Paula setzt die Flasche mit der Farbmischung an. Die ersten Tropfen brennen etwas, aber es ist kein Schmerz, den ich nicht aushalten kann.„Hey das ist ja ganz einfach“, freut sich Paula.
Ich habe sie erst vor ein paar Tagen kennen gelernt. Ich wohne am Campus von Stanford in einem Studentenheim und sie ist meine neue Zimmergenossin. Paula hat graue Haare und schwarze Augen. Sie war natürlich von Anfang an von meinen Haaren fasziniert. Ihre erste Frage war klarerweise ob ich sie mir gefärbt habe um gegen das System zu rebellieren. Mit einem Augenrollen habe ich ihr erklärt, dass ich kein Punk bin sondern meine Haare von Natur aus so sind und ich nichts dafür kann. Es muss doch einfach sein meinen Seelenverwandten zu finden mit so einmaligen Merkmalen, meinte sie. Laut ihr gibt es viel zu viele Menschen mit schwarzen Haaren auf dieser Welt.
Dieses Schuljahr werde ich einmal auch normal sein, so wie die anderen. An die Geschichte mit dem Seelenverwandten habe ich nie wirklich geglaubt. Warum darf ich nicht lieben wen ich liebe? Warum wird mir vorgeschrieben in wen ich mich zu verlieben habe?
Paulas Hauptfach ist Psychologie, in circa zwei Jahren werde ich ihr diese Fragen stellen und wenn sie mir keine Antwort geben kann erkläre ich ihr Studium für unnötig.
Nach fast 25 Minuten ist die Haarfarbe auf meinen Haaren aufgetragen.„Was machst du eigentlich, wenn du doch deinen Seelenverwandten findest?“, fragt mich meine Freundin.

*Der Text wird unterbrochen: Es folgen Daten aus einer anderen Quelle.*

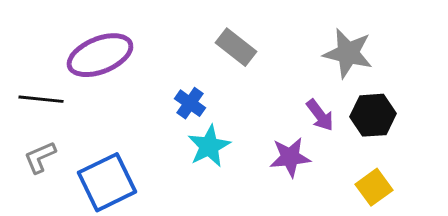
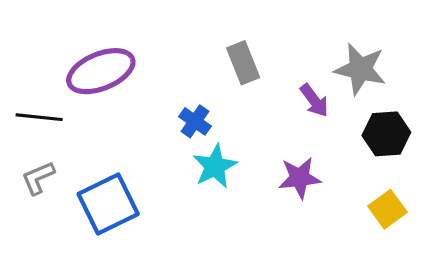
gray rectangle: (236, 47) -> (243, 63), turned 30
purple arrow: (320, 115) -> (314, 100), moved

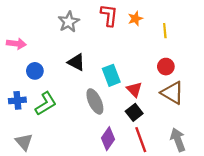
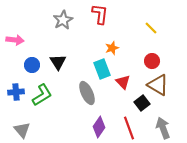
orange star: (135, 19) -> (112, 48), moved
yellow line: (165, 31) -> (151, 28), turned -40
black triangle: (76, 62) -> (58, 62), moved, turned 30
black square: (134, 112) -> (142, 103), moved

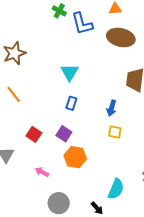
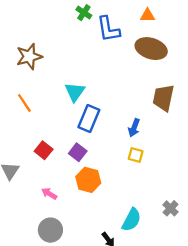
cyan triangle: (70, 72) -> (75, 92), moved
blue rectangle: (71, 103) -> (89, 118), size x1.6
gray circle: (59, 203) -> (50, 230), moved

Ich antworte ihr „Paula, 1. Wer sagt, dass mein Seelenverwandter nicht eine Frau ist? Und 2. Weißt du, dass ich davon eigentlich nichts halte? Ich möchte selber entscheiden mit wem ich mein Leben verbringe, und nachdem mein Seelenverwandter zwei Augenfarben hat, existiert er oder sie sowieso nicht. Hast du schon jemanden mit zwei verschiedenen Augenfarben gesehen?“
„Nein, allerdings habe ich auch noch nie jemanden mit zwei Haarfarben gesehen. Es gibt für alles ein erstes Mal“
Ich zucke mit den Schultern und nehme meinen Stundenplan vom Schreibtisch. Unser Zimmer ist nicht groß aber es passen zwei Betten ein Schreibtisch und sogar eine kleine Couch hinein.

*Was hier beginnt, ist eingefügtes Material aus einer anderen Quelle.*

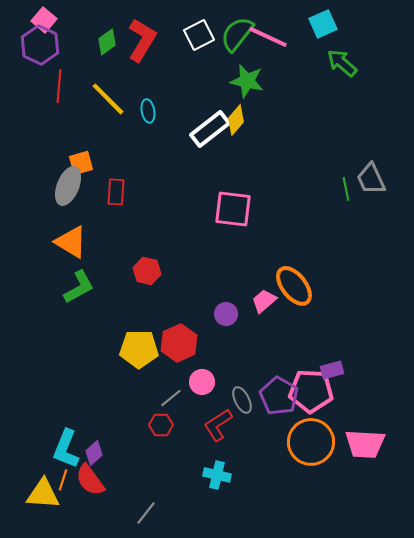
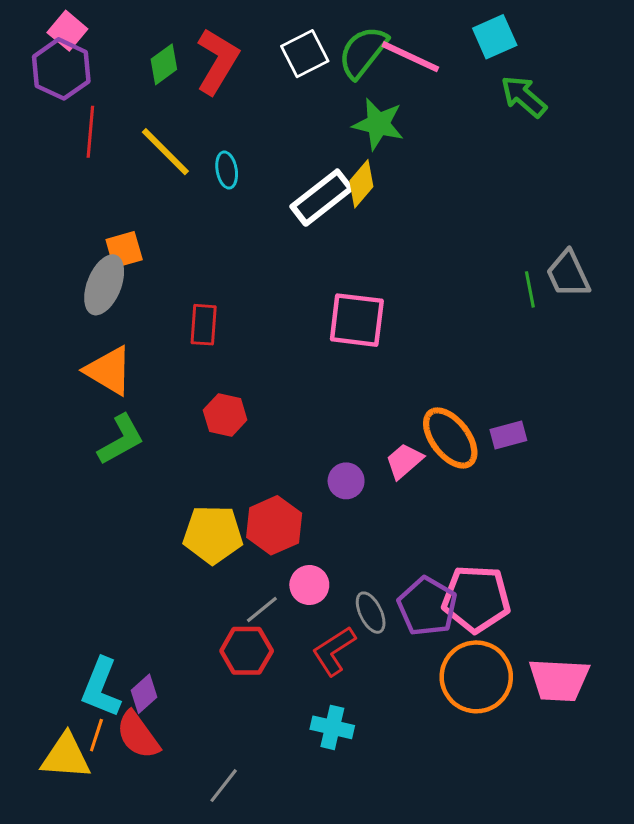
red rectangle: (116, 192) -> (204, 325), moved
purple rectangle: (332, 370) -> (508, 435), moved
red hexagon: (161, 425) -> (247, 651), size x1.4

Ich habe mich dazu entschlossen meinen Traum zu folgen und Musik zu studieren. Was ich genau mit einem Bachelor in Musik mache, weiß ich noch nicht, aber andere Fächer haben mich kaum interessiert und meine Eltern wollten mich unbedingt auf eine Uni schicken. Paula überlegt ob sie einen Theologie Kurs belegt. Was man damit anfängt kann ich mir noch weniger vorstellen.

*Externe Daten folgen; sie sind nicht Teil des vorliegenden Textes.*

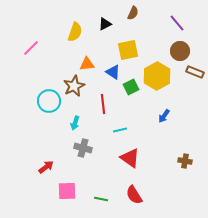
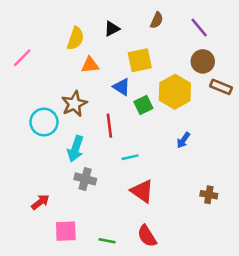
brown semicircle: (133, 13) -> (157, 20), moved
orange triangle: (87, 64) -> (90, 65), moved
cyan arrow: (75, 123) -> (75, 149), size x1.5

Nach 30 Minuten Sachen einräumen, ich habe noch ein paar Kisten von zu Hause die eingeräumt gehören, läuft der Timer ab und es ist Zeit die Farbe auszuwaschen. Ich kann es kaum abwarten mein neues ich zu sehen, mein normales ich, die normale Nicole.
Und vor mir steht sie, im angeschlagenen Spiegel sehe ich keine blauen Strähnen, sondern durchgehend braunes Haar.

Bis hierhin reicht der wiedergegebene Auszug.